■ Exercise instructions:
Look below for the line containing "Parma S.p.A. |"; write out that line and each one after it to the end, exactly, and nothing else.
────────────────────
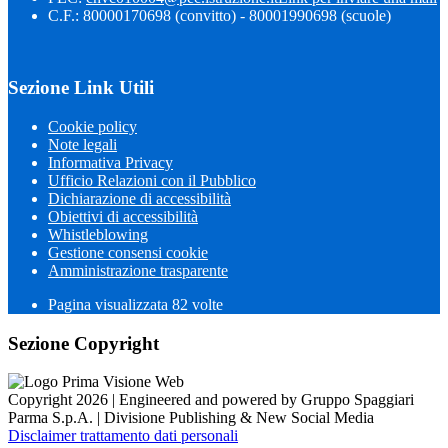
C.F.: 80000170698 (convitto) - 80001990698 (scuole)
Sezione Link Utili
Cookie policy
Note legali
Informativa Privacy
Ufficio Relazioni con il Pubblico
Dichiarazione di accessibilità
Obiettivi di accessibilità
Whistleblowing
Gestione consensi cookie
Amministrazione trasparente
Pagina visualizzata
82
volte
Sezione Copyright
Copyright 2026 | Engineered and powered by Gruppo Spaggiari
Parma S.p.A. | Divisione Publishing & New Social Media
Disclaimer trattamento dati personali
────────────────────
■ Response area:
Parma S.p.A. | Divisione Publishing & New Social Media
Disclaimer trattamento dati personali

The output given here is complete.